## TASK PROMPT
Read through the entries below and copy each line where "tempestività" turns up.

Collected data
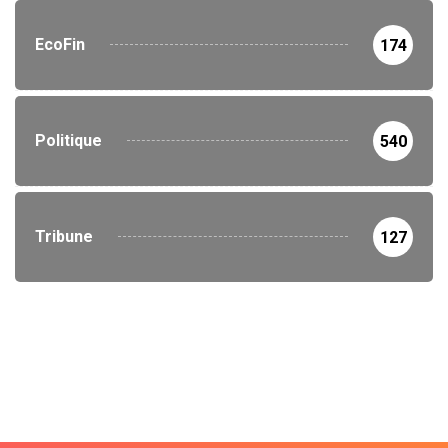
EcoFin
174
Politique
540
Tribune
127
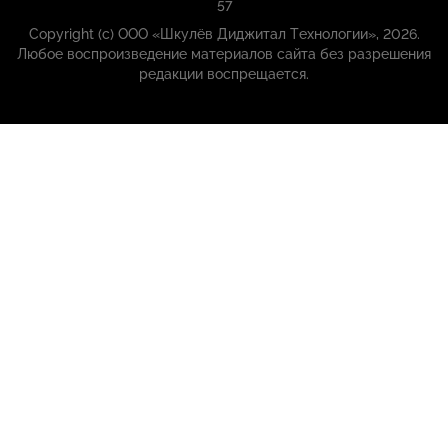
57
Copyright (с) ООО «Шкулёв Диджитал Технологии», 2026.
Любое воспроизведение материалов сайта без разрешения
редакции воспрещается.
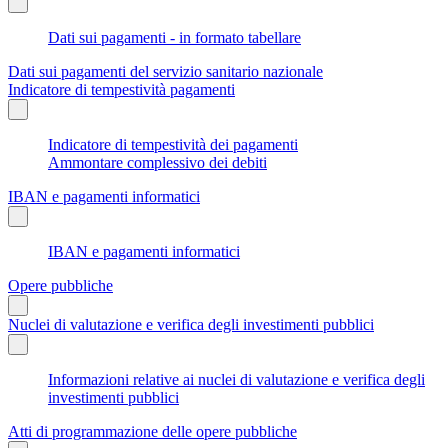
Dati sui pagamenti - in formato tabellare
Dati sui pagamenti del servizio sanitario nazionale
Indicatore di tempestività pagamenti
Indicatore di tempestività dei pagamenti
Ammontare complessivo dei debiti
IBAN e pagamenti informatici
IBAN e pagamenti informatici
Opere pubbliche
Nuclei di valutazione e verifica degli investimenti pubblici
Informazioni relative ai nuclei di valutazione e verifica degli
investimenti pubblici
Atti di programmazione delle opere pubbliche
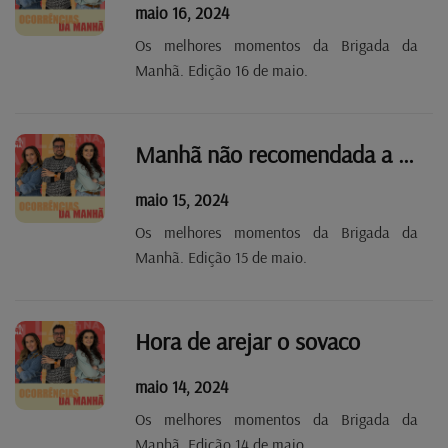
maio 16, 2024
Os melhores momentos da Brigada da
Manhã. Edição 16 de maio.
Manhã não recomendada a diabéticos!
maio 15, 2024
Os melhores momentos da Brigada da
Manhã. Edição 15 de maio.
Hora de arejar o sovaco
maio 14, 2024
Os melhores momentos da Brigada da
Manhã. Edição 14 de maio.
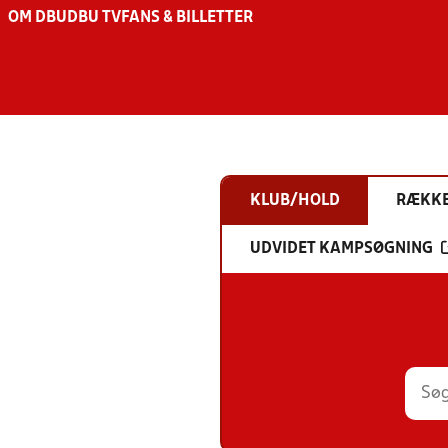
OM DBU
DBU TV
FANS & BILLETTER
KLUB/HOLD
RÆKK
UDVIDET KAMPSØGNING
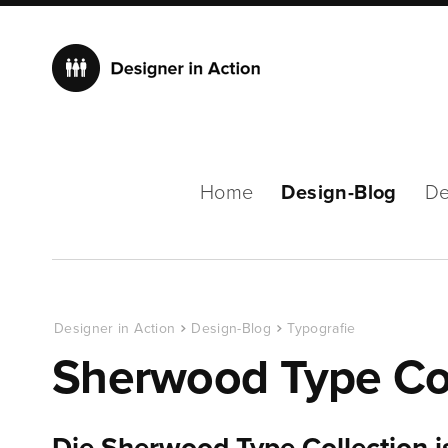
Home
Design-Blog
De
Designer in Action
Design-Blog
Typografie
Sherwood Type Col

## THE COMPLETED TASK
Indicatore di tempestività pagamenti
Indicatore di tempestività dei pagamenti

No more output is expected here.